Le climat devient de plus en plus traumatique et l’aube rosée prend des airs ensanglantés, réveillant à la fois le spectre colonial, terres martyres, et des conflits internationaux terrifiants.

Nous sommes piégés, Pacifiction nous fait captif au fur et à mesure de ses plans, de ses échanges, insidieusement. Le récit ne cesse de se métamorphoser dans une rythmique à la lenteur fiévreuse, incantation dont seul le cinéaste semble avoir les clés pour mettre sur pied de telles mises en scène, pour parvenir à capter cette atmosphère de fin du monde.

La Ligne Rouge

Albert Serra allonge les plans, déforme le réel et utilise la durée du film pour nous faire passer de l’absurdité des politiques publiques, l’ingérence corrompue suffocante, à un thriller paranoïaque hallucinatoire, où les pistes de De Roller mènent l’intrigue à douter de tout, à remettre en question la moindre image, le moindre cadre, la moindre respiration.
Allons nous assister à un nouveau déluge nucléaire ? Allons-nous droit vers un nouveau conflit mondial ? Avec Qui ? La Chine ? La Russie ? Les Etats-Unis ?
Pacifiction touche à la folie, saisit l’air du temps, l’antre de l’hystérie, réussit à créer des ambiances uniques et s’affranchit des carapaces pour montrer la moiteur putréfiée des âmes. L’argent, l’alcool, la drogue, tout se met à inonder l’écran, les lumières se distordent, saturent, les corps prennent le dessus sur l’intellect, et nous observons notre décadence. Une déliquescence qui ne serait rien sans la présence de Benoît Magimel qui crève l’écran et joue d’hypnose avec nous, à la fois inquiétant et apaisant, traumatisant et tristement humain. Un jeu d’acteurs qui est décuplé par la présence d’acteurs non professionnels, nous percevons alors encore plus le contraste, le sentiment de perdition du personnage, qui semble respirer au contact des rares autres acteurs professionnels, tous aussi isolés, dont le fascinant Sergi Lopez, gérant d’un night-club suintant, tout aussi charmant que répugnant, lieu synthèse de la situation fracturée entre la métropole et la Polynésie Française.

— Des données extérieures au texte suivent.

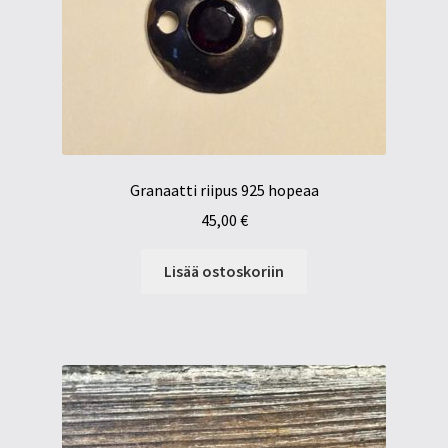
Granaatti riipus 925 hopeaa
45,00
€
Lisää ostoskoriin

Aguirre, La Colère De Dieu

Pacifiction, Tourment sur les Îles, aurait pu remporter pratiquement tous le prix cannois qu’il s’agisse du prix d’interprétation masculine pour Magimel, du Prix De La Mise En Scène, ou encore même de la Palme D’Or, mais il n’en fut rien, et ce, car Albert Serra film de nouveau un spectacle insaisissable, une oeuvre d’avant-garde protéiforme, tantôt pamphlet politique, tantôt cinéma expérimental, tantôt thriller paranoïaque, qui fait bien plus qu’offrir du cinéma, il offre de la vie, il ouvre les territoires inexplorés, il est l’expérience totale, celle que nous cherchons tant quand nous nous engouffrons dans les salles obscures.